■ BRIEF ■
Below are entries; repeat exactly, and nothing else, the lines from the one holding "Newsletters" through the one holding "zoning, land use and development codes", inclusive. Leave the pictures out.

[Collected data]

********************

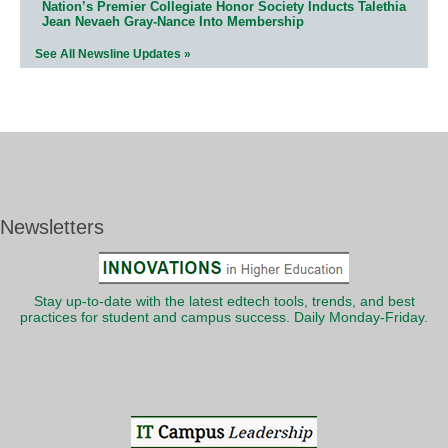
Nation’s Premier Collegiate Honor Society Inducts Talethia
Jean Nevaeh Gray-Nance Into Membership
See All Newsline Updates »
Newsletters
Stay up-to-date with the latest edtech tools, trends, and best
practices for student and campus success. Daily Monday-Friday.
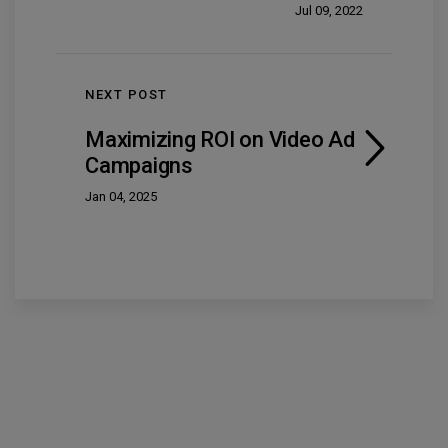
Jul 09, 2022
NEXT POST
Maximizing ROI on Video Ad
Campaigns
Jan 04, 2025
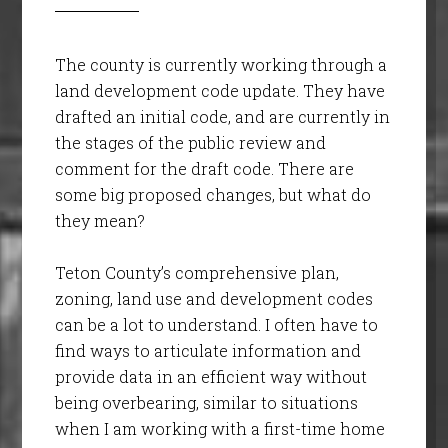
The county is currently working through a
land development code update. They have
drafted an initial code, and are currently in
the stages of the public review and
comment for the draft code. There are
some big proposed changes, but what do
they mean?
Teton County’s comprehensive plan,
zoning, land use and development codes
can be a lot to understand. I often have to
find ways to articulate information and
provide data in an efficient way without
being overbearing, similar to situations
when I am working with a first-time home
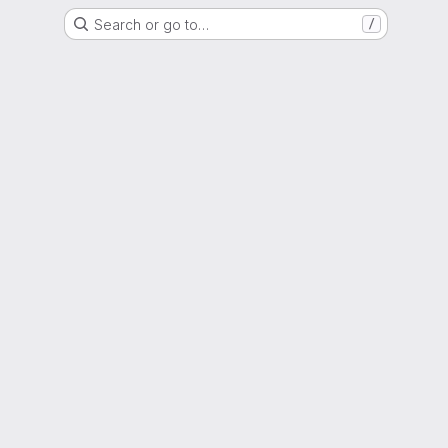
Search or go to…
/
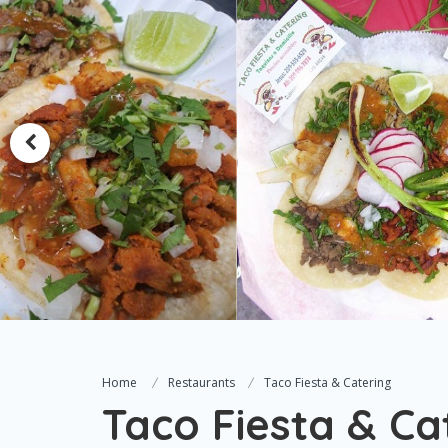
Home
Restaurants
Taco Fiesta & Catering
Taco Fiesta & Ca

********************

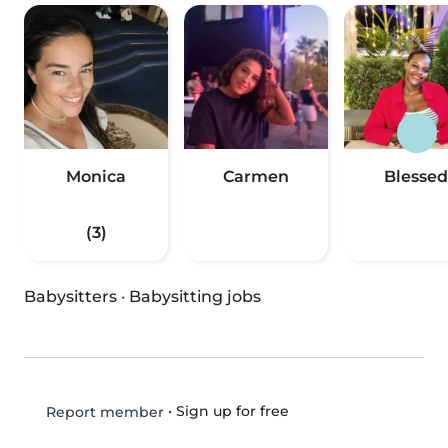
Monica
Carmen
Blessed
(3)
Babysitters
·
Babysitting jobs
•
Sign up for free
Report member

********************

■ SOLUTION BELOW ■
Newsletters
Stay up-to-date with the latest edtech tools, trends, and best
practices for student and campus success. Daily Monday-Friday.
Jul 09, 2022
NEXT POST
Maximizing ROI on Video Ad
Campaigns
Jan 04, 2025
The county is currently working through a
land development code update. They have
drafted an initial code, and are currently in
the stages of the public review and
comment for the draft code. There are
some big proposed changes, but what do
they mean?
Teton County’s comprehensive plan,
zoning, land use and development codes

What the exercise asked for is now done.